One of the most important responsibilities of start-up entrepreneurs and businessmen once their businesses are up and running is to continually find new customers for their new company formation. It is a responsibility that all business owners take seriously and is a source of daily goals especially if you want your business to grow and remain profitable.

But it is a little known fact that by being more discerning of your existing customers you can still achieve a measure of your financial goals (by increasing profits) while having the side effect of boosting your staff’s morale and making your business more efficient.

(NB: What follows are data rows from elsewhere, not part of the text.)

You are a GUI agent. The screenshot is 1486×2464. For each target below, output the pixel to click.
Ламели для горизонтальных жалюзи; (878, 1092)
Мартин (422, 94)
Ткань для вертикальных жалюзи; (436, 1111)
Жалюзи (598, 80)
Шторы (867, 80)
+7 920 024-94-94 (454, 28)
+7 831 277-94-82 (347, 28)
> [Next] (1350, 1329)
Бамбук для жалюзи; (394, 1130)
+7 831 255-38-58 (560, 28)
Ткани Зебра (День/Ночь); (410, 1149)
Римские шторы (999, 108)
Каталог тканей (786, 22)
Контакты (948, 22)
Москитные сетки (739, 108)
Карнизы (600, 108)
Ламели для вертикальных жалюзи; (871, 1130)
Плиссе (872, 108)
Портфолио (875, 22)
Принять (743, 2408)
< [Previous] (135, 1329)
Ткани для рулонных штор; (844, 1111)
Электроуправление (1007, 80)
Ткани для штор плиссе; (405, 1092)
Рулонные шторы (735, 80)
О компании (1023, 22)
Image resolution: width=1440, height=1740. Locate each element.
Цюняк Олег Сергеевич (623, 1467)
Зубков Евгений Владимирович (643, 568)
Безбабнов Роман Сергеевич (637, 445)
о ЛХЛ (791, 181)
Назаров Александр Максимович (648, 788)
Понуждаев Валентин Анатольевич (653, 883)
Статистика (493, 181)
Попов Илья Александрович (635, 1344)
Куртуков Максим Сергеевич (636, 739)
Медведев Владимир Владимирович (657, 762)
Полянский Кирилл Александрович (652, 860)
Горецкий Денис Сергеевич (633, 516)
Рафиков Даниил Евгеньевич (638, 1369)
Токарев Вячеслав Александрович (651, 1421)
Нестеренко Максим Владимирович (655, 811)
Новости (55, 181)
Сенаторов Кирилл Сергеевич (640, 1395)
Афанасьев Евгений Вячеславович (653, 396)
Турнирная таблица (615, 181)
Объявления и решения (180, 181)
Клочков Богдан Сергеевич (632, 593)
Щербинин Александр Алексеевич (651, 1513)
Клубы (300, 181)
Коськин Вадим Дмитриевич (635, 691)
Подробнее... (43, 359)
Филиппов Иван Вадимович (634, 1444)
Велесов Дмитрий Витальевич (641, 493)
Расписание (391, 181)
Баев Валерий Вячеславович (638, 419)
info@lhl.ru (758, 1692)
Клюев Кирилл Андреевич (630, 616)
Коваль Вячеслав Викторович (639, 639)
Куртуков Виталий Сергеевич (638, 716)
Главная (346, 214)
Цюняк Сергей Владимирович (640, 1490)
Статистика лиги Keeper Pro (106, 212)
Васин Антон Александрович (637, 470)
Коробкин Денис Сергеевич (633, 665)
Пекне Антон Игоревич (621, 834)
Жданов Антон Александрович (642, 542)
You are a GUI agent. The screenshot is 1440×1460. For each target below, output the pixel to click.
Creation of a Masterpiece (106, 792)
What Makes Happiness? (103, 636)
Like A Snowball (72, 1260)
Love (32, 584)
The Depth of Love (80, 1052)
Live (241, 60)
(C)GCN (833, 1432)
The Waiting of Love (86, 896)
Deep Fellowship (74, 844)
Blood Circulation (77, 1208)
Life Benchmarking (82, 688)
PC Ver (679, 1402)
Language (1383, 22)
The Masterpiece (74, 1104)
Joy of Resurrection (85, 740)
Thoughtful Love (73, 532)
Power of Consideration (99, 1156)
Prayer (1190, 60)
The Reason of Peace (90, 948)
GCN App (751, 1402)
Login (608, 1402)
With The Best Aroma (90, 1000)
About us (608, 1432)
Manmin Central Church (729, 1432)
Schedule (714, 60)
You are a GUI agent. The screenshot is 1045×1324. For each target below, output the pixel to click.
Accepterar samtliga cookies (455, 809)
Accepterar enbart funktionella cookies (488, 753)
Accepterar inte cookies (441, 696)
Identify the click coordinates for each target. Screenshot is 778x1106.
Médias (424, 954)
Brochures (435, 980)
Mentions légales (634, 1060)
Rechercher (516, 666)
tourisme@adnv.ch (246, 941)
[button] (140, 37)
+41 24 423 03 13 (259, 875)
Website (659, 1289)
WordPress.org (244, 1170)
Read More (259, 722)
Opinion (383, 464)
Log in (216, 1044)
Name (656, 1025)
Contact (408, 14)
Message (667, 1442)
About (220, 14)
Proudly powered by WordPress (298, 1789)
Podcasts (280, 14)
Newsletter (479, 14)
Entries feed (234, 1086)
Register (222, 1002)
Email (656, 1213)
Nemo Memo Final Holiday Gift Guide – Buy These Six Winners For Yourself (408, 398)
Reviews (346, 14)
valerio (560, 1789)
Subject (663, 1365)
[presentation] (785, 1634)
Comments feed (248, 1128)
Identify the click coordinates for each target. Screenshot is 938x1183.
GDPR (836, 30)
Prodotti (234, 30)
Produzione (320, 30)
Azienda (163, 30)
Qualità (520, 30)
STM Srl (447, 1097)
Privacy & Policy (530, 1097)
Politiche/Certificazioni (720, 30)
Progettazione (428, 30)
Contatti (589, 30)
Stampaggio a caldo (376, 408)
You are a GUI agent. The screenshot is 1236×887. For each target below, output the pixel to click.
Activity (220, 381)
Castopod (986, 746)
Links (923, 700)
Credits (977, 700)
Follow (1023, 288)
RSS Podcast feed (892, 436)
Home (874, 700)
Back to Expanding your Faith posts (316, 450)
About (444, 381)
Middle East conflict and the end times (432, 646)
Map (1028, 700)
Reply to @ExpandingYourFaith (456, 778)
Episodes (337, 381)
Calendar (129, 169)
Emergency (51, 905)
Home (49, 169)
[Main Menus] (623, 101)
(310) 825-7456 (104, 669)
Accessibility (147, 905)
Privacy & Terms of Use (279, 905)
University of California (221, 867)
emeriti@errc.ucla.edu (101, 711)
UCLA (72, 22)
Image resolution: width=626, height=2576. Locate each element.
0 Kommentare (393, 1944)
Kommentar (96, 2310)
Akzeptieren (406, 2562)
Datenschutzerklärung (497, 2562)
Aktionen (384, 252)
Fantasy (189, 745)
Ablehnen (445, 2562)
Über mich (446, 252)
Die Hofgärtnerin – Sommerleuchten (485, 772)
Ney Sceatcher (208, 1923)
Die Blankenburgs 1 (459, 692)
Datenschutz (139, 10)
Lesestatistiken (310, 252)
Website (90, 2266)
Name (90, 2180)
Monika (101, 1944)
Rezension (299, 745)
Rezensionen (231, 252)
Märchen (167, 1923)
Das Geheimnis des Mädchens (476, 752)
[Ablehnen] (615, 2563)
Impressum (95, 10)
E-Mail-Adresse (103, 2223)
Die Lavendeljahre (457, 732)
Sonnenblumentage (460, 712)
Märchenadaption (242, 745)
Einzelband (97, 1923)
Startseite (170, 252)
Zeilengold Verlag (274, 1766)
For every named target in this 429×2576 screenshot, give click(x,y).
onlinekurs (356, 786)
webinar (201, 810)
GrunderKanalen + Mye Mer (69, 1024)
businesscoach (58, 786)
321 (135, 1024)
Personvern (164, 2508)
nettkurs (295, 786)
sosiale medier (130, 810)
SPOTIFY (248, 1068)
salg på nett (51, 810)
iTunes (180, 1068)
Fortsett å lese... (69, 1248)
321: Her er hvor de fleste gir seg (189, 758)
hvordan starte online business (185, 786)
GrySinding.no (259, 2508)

Here is a simple guide that will help in your discernment of good customers and bad customers:

Give more attention to your best customers and not your worst customers

It is a common practice for business owners and their staff to pay attention to a bad customer more than a good customer – it is human nature after all. We focus our best efforts and attention on customers who have the loudest voice (those who practically shout) and even though it doesn’t really happen as often, the classic 80/20 rule usually holds in these cases.

The 80/20 rule stipulates that 80 per cent of a particular company’s attention is usually focused on just 20 percent of the customers. This is not a problem in and of itself but it does become one when you consider what comprises the 20 per cent that does get your attention. This is usually the group that you would consider your worst customers. These are people who consume so much of your time but generate such a small profit.

What is worse is that bad customers end up costing you, too.

The additional resources you spend on bad clients could have been of far better use elsewhere:

  • you could have used that expenditure attracting good clients instead in the form of marketing activities
  • You could have further elevated the level of service for your existing, more profitable customers
  • You could keep the same level of service given to good customers but you can cut costs by removing the “expensive” clients in order to improve profit margins.
Bad customers have a negative effect on your staff and your business

Bad customers also put a serious dent on employee morale and also damages your business image. The worst clients do this because they complain more, are more demanding, can be potentially awkward, and do not value what you do. Ultimately, working with bad clients stops becoming a source of pleasure and becomes more of a tedious money-draining chore than anything else. By eliminating bad customers you can uplift your staff’s morale, thus making them more effective in fulfilling their responsibilities.